Considering how Glenn Greenwald provides evidence to back up everything he says via extensive links in his articles and makes it clear that people with true progressive values are not on the fringe like the right-wingers and faux lefties always claim, I think your above statement is laughably specious.

Most progressives I know who have been long time liberal voters in the Democratic party are very pleased with Obama. Maybe we are just more realistic, not expecting miracles over night.

Then most of the progressives you know personally are mindless 'Obamabots' who defend and rationalize every move he makes simply because he is a Democrat and/or because he impresses you with his charm and sophistication whenever he makes public speeches. I am sorry, but the level of his capitulation on health care, his bail-out of the banks, his continuation of preemptive wars and even starting wars of that sort in three more nations than Bush did, his continuation of using deplorable policies like indefinite detention of suspected terrorists without even accusing them of crimes, his total denial of due process to anyone accused of being a "terrorist," the use of military tribunals instead of criminal courts for such prisoners, and the continuation of most of the tenets of the Patriot Act are not progressive values.
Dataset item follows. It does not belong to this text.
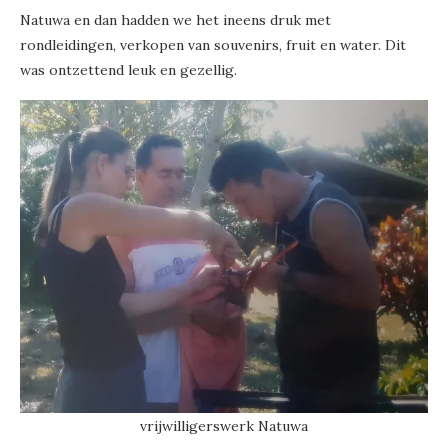
Natuwa en dan hadden we het ineens druk met
rondleidingen, verkopen van souvenirs, fruit en water. Dit
was ontzettend leuk en gezellig.
vrijwilligerswerk Natuwa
Yet you say that you and most of your fellow Obamabots are pleased with what he has done because you would consider it a "miracle" if he stood up to the Republicans about the core values that make up America and actually did something other than capitulate endlessly in his first year? And to think they call socialists like me unrealistic dreamers!

I'[m] giving Obama a few years, not a year.

As I said to Joan in another response to her above article, I understand that change takes time, but if the leaders we follow do not have a true progessive bone in their bodies or even a single iota of the guts and integrity that Martin Luthor King Jr. had, they are not worthy of our unswerving support.